About this Video
Andrea Campbell never imagined that the Boston City Council would be the platform to share her family’s story, a story painfully impacted by incarceration and loss, including the loss of her twin brother.
Now in her second term on the Council, and as the first black woman to serve as its President, Campbell discusses how sharing our personal stories and histories, and intentionally creating spaces to do so in government, allows us to be better leaders, build trust, and make government more inclusive.
About the Speaker
Andrea Joy Campbell was first elected as the District 4 Boston City Councilor on November 3, 2015, representing primarily the neighborhoods of Dorchester and Mattapan, as well as parts of Roslindale and Jamaica Plain.
On January 1, 2018, at the start of her second term, Councilor Campbell was unanimously elected Boston City Council President by her colleagues. She is the first African-American woman to serve in this role.

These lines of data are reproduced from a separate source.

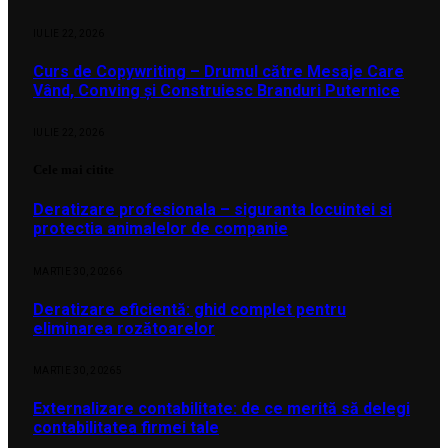
IULIE 22, 2026
Curs de Copywriting – Drumul către Mesaje Care
Vând, Conving și Construiesc Branduri Puternice
IULIE 22, 2026
Cele mai citite
Deratizare profesionala – siguranta locuintei si
protectia animalelor de companie
MARTIE 30, 2026
6
Deratizare eficientă: ghid complet pentru
eliminarea rozătoarelor
MARTIE 30, 2026
5
Externalizare contabilitate: de ce merită să delegi
contabilitatea firmei tale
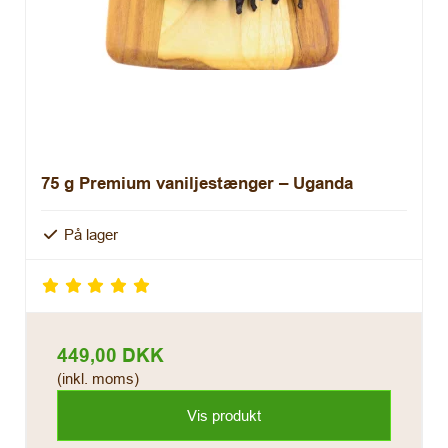
75 g Premium vaniljestænger – Uganda
På lager
449,00 DKK
(inkl. moms)
Vis produkt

Born and raised in Boston, and educated in all Boston Public Schools, including Boston Latin School, Councilor Campbell went on to graduate from Princeton University and UCLA Law School. She began her career at a nonprofit in Roxbury, providing free legal services to students and their parents on education matters, including school discipline and special education needs. She has worked as legal counsel in both the public and private sectors, and before embarking on her run for City Council, served as deputy legal counsel for Governor Deval Patrick.
On the Council, Councilor Campbell has established herself as an accessible, responsive, and pragmatic leader. She began her first term by chairing and expanding the Council’s Committee on Public Safety to include Criminal Justice in an effort to bring important conversations around re-entry services for returning citizens, solitary confinement, and the school-to-prison pipeline, to the Council. As one of the lead sponsors of the Community Preservation Act, she led the effort for its successful passage in 2016, which will generate millions of dollars annually for affordable housing, historic preservation, and open space in the City of Boston. And, in 2017 she secured the first-ever dedicated line item in the City’s budget to specifically fund youth development programming and youth serving organizations.
Councilor Campbell continues to focus on issues of public safety and criminal justice, affordable housing, and racial equity initiatives. As Council President, she will work to ensure that the Council is accessible and transparent, has technological tools to do its work efficiently and effectively, and will encourage the body to tackle issues through an equity lens.
She lives in Mattapan with her husband, Matthew, and her son, Alexander.